▶ **Task to carry out**
Count up the lines below that hold "содир", then give that count by itself.

:::::

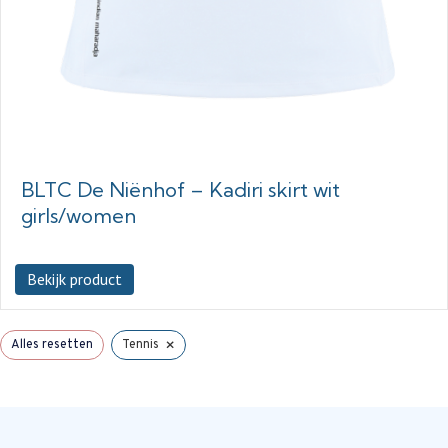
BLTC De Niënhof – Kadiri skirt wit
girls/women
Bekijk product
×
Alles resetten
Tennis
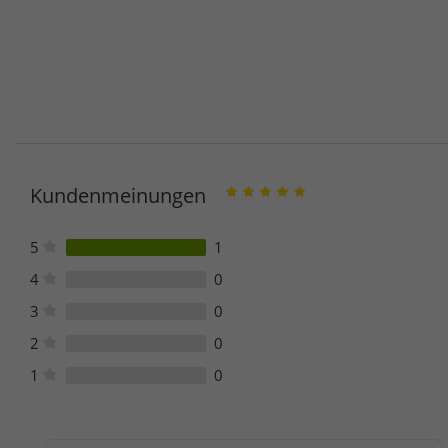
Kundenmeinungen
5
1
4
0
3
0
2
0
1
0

:::::

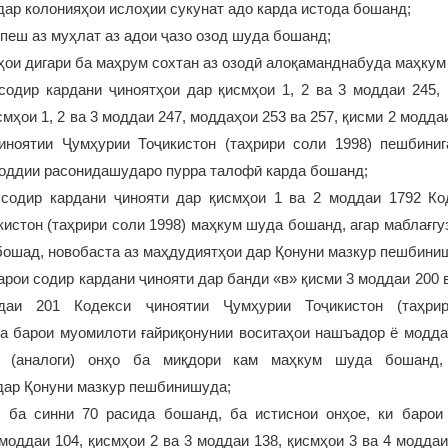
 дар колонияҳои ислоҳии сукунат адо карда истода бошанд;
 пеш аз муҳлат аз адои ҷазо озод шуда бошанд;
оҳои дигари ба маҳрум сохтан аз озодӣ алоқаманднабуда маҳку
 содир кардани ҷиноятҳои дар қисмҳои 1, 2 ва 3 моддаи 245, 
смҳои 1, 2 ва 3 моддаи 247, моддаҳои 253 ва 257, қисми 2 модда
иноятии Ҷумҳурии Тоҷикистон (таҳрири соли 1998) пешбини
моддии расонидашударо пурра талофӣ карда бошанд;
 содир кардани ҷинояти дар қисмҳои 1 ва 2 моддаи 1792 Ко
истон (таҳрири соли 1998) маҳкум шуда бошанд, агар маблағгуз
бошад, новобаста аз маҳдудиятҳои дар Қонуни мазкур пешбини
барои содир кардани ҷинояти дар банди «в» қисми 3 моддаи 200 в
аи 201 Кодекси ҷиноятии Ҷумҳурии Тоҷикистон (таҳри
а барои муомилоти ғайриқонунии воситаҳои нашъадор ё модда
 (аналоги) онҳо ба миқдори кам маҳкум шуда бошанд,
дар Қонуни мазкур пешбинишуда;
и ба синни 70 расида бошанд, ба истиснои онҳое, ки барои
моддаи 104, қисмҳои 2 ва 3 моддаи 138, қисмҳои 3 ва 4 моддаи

:::::

▶ **Solution**
3